Saturday, October 8, 2011

Serbia needs efficient administration, says Tadic

Serbian President Boris Tadic said Friday that public administration in Serbia needs to be protected from political influences, but that the law also needs to prevent monopolization of jobs in the state administration.

Addressing the participants of a regional conference dubbed "Services, skills and capacity – challenges in building a modern public administration in Europe," Tadic pointed out the main task of public administration should be to answer how something can be done, and not to pose obstacles in people's way.

Public administration is one of the pillars of modern society and the state's credibility with citizens depends on it, he stressed at the event held at the National Bank of Serbia.

"We must have a politically neutral, professional public administration, but this does not mean its employees should be overprotected when it comes to their jobs, so that monopolization does not occur.
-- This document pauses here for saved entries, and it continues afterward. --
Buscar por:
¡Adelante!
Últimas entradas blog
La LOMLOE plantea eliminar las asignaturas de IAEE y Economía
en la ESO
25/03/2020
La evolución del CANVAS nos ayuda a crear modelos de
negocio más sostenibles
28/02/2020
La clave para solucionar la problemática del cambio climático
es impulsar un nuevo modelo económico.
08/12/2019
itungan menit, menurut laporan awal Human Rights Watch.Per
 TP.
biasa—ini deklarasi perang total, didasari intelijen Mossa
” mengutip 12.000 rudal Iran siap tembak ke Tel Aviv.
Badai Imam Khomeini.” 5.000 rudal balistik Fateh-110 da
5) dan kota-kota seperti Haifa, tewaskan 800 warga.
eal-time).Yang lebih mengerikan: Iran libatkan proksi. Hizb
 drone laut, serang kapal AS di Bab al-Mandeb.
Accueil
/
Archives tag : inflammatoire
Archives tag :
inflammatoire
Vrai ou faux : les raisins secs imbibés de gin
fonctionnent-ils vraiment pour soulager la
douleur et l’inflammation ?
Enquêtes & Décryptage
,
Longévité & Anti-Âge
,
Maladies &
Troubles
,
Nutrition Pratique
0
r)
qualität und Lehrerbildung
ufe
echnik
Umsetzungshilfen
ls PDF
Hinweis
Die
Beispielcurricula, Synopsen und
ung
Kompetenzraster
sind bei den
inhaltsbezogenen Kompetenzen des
We need to build competitiveness and an atmosphere in which people in public administration are required to put in more effort and show results," Tadic said.
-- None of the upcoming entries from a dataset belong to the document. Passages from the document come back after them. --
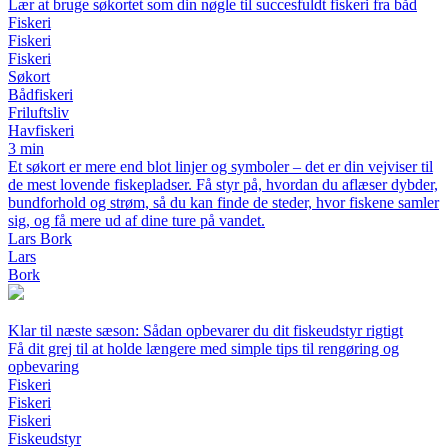
Lær at bruge søkortet som din nøgle til succesfuldt fiskeri fra båd
Fiskeri
Fiskeri
Fiskeri
Søkort
Bådfiskeri
Friluftsliv
Havfiskeri
3 min
Et søkort er mere end blot linjer og symboler – det er din vejviser til
de mest lovende fiskepladser. Få styr på, hvordan du aflæser dybder,
bundforhold og strøm, så du kan finde de steder, hvor fiskene samler
sig, og få mere ud af dine ture på vandet.
Lars Bork
Lars
Bork
Klar til næste sæson: Sådan opbevarer du dit fiskeudstyr rigtigt
Få dit grej til at holde længere med simple tips til rengøring og
opbevaring
Fiskeri
Fiskeri
Fiskeri
Fiskeudstyr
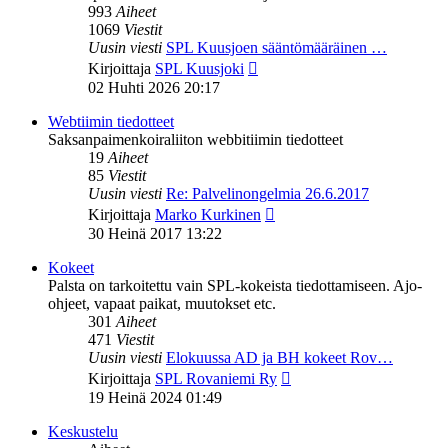
993
Aiheet
1069
Viestit
Uusin viesti
SPL Kuusjoen sääntömääräinen …
Näytä
Kirjoittaja
SPL Kuusjoki
uusin
02 Huhti 2026 20:17
viesti
Webtiimin tiedotteet
Saksanpaimenkoiraliiton webbitiimin tiedotteet
19
Aiheet
85
Viestit
Uusin viesti
Re: Palvelinongelmia 26.6.2017
Näytä
Kirjoittaja
Marko Kurkinen
uusin
30 Heinä 2017 13:22
viesti
Kokeet
Palsta on tarkoitettu vain SPL-kokeista tiedottamiseen. Ajo-
ohjeet, vapaat paikat, muutokset etc.
301
Aiheet
471
Viestit
Uusin viesti
Elokuussa AD ja BH kokeet Rov…
Näytä
Kirjoittaja
SPL Rovaniemi Ry
uusin
19 Heinä 2024 01:49
viesti
Keskustelu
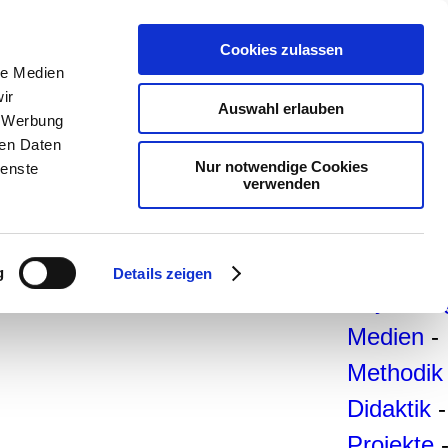
teachSa
Cookies zulassen
le Medien
Arbeitsb
ir
Auswahl erlauben
Arbeitste
, Werbung
ren Daten
-
Deutsc
Nur notwendige Cookies
ienste
verwenden
Geschich
Politik
-
Pädagogi
g
Details zeigen
Psycholo
Medien
-
Methodik
Didaktik
-
Projekte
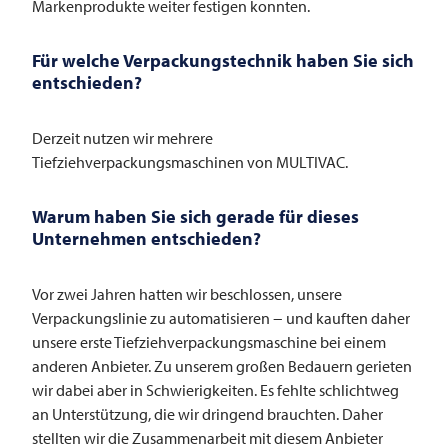
Markenprodukte weiter festigen konnten.
Für welche Verpackungstechnik haben Sie sich
entschieden?
Derzeit nutzen wir mehrere
Tiefziehverpackungsmaschinen von
MULTIVAC
.
Warum haben Sie sich gerade für dieses
Unternehmen entschieden?
Vor zwei Jahren hatten wir beschlossen, unsere
Verpackungslinie zu automatisieren − und kauften daher
unsere erste Tiefziehverpackungsmaschine bei einem
anderen Anbieter. Zu unserem großen Bedauern gerieten
wir dabei aber in Schwierigkeiten. Es fehlte schlichtweg
an Unterstützung, die wir dringend brauchten. Daher
stellten wir die Zusammenarbeit mit diesem Anbieter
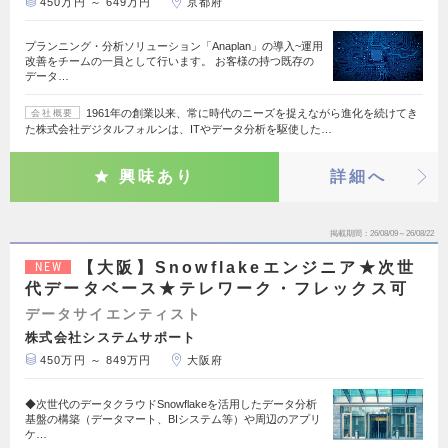
450万円 ～ 649万円
京都府
プランニング・分析ソリューション「Anaplan」の導入~運用
改善をチームの一員として行います。 お客様の持つ既存の
データ…
1961年の創業以来、常に時代のニーズを捉えながら進化を続けてき
会社概要
た株式会社デジタルフォルンは、ITやデータ分析を駆使した…
興味あり
詳細へ
掲載期間
26/08/09～26/08/22
【大阪】Snowflakeエンジニア★次世
NEW
代データベース★テレワーク・フレックス可
データサイエンティスト
株式会社システムサポート
450万円 ～ 849万円
大阪府
◆次世代のデータクラウドSnowflakeを活用したデータ分析
基盤の構築（データマート、BIシステム等）や周辺のアプリ
ケ…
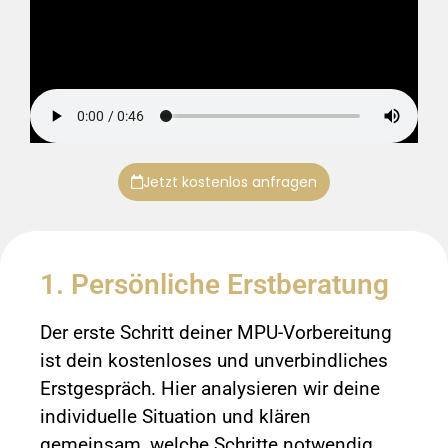
Jetzt kostenlos anfragen
1. Persönliche Erstberatung
Der erste Schritt deiner MPU-Vorbereitung
ist dein kostenloses und unverbindliches
Erstgespräch. Hier analysieren wir deine
individuelle Situation und klären
gemeinsam, welche Schritte notwendig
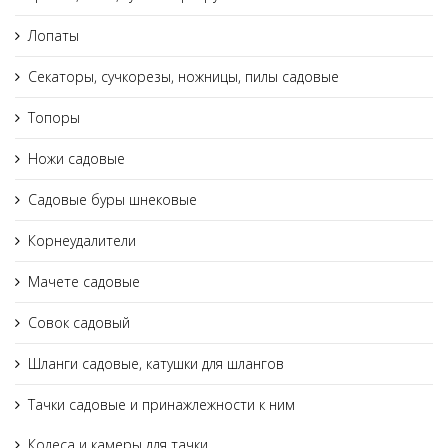
Лопаты
Секаторы, сучкорезы, ножницы, пилы садовые
Топоры
Ножи садовые
Садовые буры шнековые
Корнеудалители
Мачете садовые
Совок садовый
Шланги садовые, катушки для шлангов
Тачки садовые и принажлежности к ним
Колеса и камеры для тачки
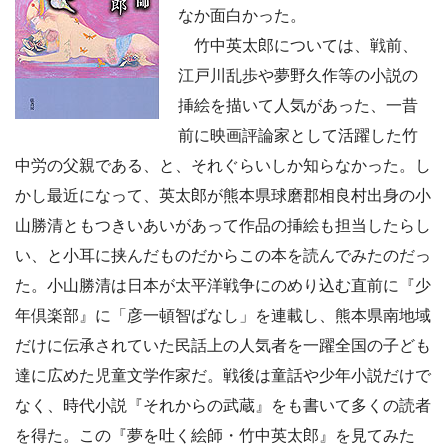
なか面白かった。
竹中英太郎については、戦前、
江戸川乱歩や夢野久作等の小説の
挿絵を描いて人気があった、一昔
前に映画評論家として活躍した竹
中労の父親である、と、それぐらいしか知らなかった。し
かし最近になって、英太郎が熊本県球磨郡相良村出身の小
山勝清ともつきいあいがあって作品の挿絵も担当したらし
い、と小耳に挟んだものだからこの本を読んでみたのだっ
た。小山勝清は日本が太平洋戦争にのめり込む直前に『少
年倶楽部』に「彦一頓智ばなし」を連載し、熊本県南地域
だけに伝承されていた民話上の人気者を一躍全国の子ども
達に広めた児童文学作家だ。戦後は童話や少年小説だけで
なく、時代小説『それからの武蔵』をも書いて多くの読者
を得た。この『夢を吐く絵師・竹中英太郎』を見てみた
A better state administration is the best way for the state to restore the trust of the people in the times of the economic crisis, according to Tadic.

Countries in South East Europe can help each other in the process of public administration reform, because this raises the credibility of the entire region, Tadic said.
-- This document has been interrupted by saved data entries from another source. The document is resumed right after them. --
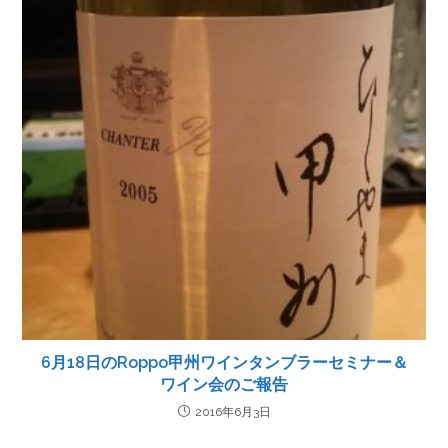
6月18日のRoppo甲州ワインタンブラーセミナー＆
ワイン会のご報告
2016年6月3日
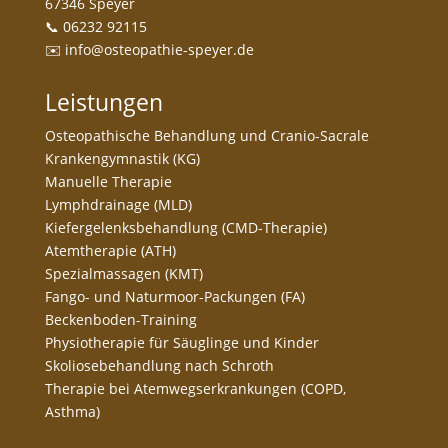
67346 Speyer
📞 06232 92115
✉️ info@osteopathie-speyer.de
Leistungen
Osteopathische Behandlung und Cranio-Sacrale
Krankengymnastik (KG)
Manuelle Therapie
Lymphdrainage (MLD)
Kiefergelenksbehandlung (CMD-Therapie)
Atemtherapie (ATH)
Spezialmassagen (KMT)
Fango- und Naturmoor-Packungen (FA)
Beckenboden-Training
Physiotherapie für Säuglinge und Kinder
Skoliosebehandlung nach Schroth
Therapie bei Atemwegserkrankungen (COPD,
Asthma)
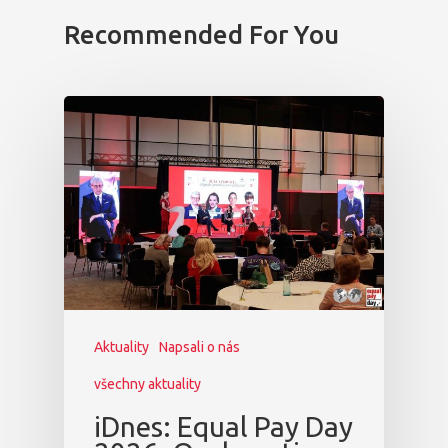
Recommended For You
Aktuality
Napsali o nás
všechny aktuality
iDnes: Equal Pay Day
"Administration should be turned into a factor of development instead of an impediment," Tadic stressed.

"It is not possible to reform a country without reforming public administration, because public administration is the bloodstream of a country," Tadic explained.

The Serbian president concluded that, under the contemporary political and economic circumstances, the European Commission needs to find its own solutions for the problems in the EU, and countries in the region must do their part to continue reform processes and improve the working of their societies.